■ YOUR ASSIGNMENT: Given the material below, output exactly the lines from the line with "минимуму усадочных процессов, благодаря" to the line with "профилированного бруса", both ends included, and no other lines.

■ MATERIAL PROVIDED:
******
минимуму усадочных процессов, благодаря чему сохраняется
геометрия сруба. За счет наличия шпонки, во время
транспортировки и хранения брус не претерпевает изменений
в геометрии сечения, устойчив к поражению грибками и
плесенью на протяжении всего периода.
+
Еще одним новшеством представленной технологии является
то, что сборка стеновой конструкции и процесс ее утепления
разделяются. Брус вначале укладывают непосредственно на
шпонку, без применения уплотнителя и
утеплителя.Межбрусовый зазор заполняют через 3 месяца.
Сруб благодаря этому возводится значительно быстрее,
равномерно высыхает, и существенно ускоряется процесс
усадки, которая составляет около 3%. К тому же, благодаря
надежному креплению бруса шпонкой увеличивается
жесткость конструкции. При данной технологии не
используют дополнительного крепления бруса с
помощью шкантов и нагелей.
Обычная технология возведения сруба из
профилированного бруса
******
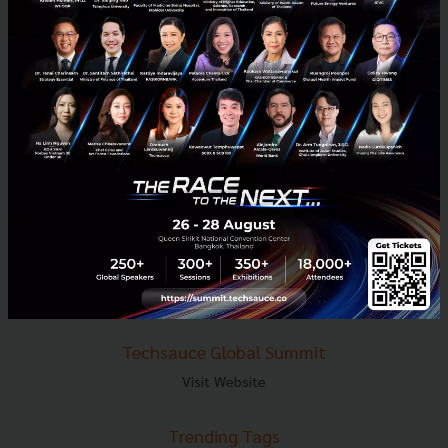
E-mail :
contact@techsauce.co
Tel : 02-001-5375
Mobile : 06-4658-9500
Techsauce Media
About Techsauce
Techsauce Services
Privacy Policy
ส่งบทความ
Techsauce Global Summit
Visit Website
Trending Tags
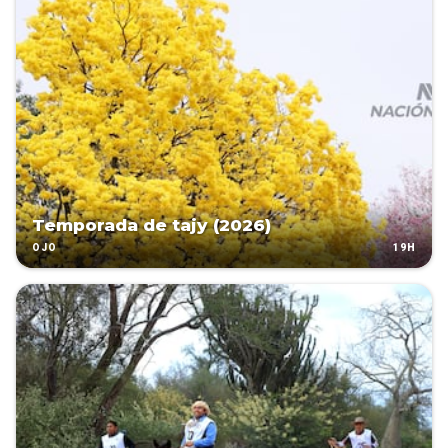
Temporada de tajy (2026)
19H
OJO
******
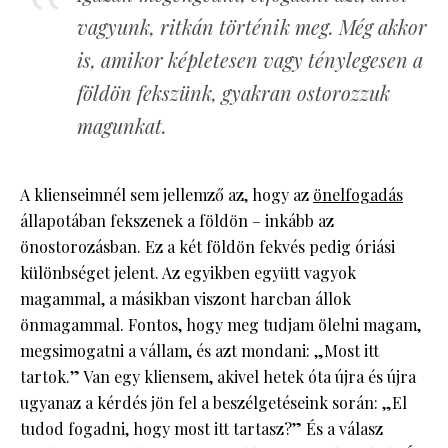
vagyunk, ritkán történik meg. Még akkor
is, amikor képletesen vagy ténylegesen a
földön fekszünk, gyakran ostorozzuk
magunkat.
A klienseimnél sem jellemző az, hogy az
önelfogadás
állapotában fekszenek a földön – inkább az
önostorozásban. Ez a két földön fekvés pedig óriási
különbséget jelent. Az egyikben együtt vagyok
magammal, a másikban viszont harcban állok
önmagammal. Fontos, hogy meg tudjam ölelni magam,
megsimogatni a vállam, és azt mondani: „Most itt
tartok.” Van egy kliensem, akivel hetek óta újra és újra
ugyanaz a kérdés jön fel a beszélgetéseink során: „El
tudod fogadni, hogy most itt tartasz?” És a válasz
******
■ RESULT:
минимуму усадочных процессов, благодаря чему сохраняется
геометрия сруба. За счет наличия шпонки, во время
транспортировки и хранения брус не претерпевает изменений
в геометрии сечения, устойчив к поражению грибками и
плесенью на протяжении всего периода.
+
Еще одним новшеством представленной технологии является
то, что сборка стеновой конструкции и процесс ее утепления
разделяются. Брус вначале укладывают непосредственно на
шпонку, без применения уплотнителя и
утеплителя.Межбрусовый зазор заполняют через 3 месяца.
Сруб благодаря этому возводится значительно быстрее,
равномерно высыхает, и существенно ускоряется процесс
усадки, которая составляет около 3%. К тому же, благодаря
надежному креплению бруса шпонкой увеличивается
жесткость конструкции. При данной технологии не
используют дополнительного крепления бруса с
помощью шкантов и нагелей.
Обычная технология возведения сруба из
профилированного бруса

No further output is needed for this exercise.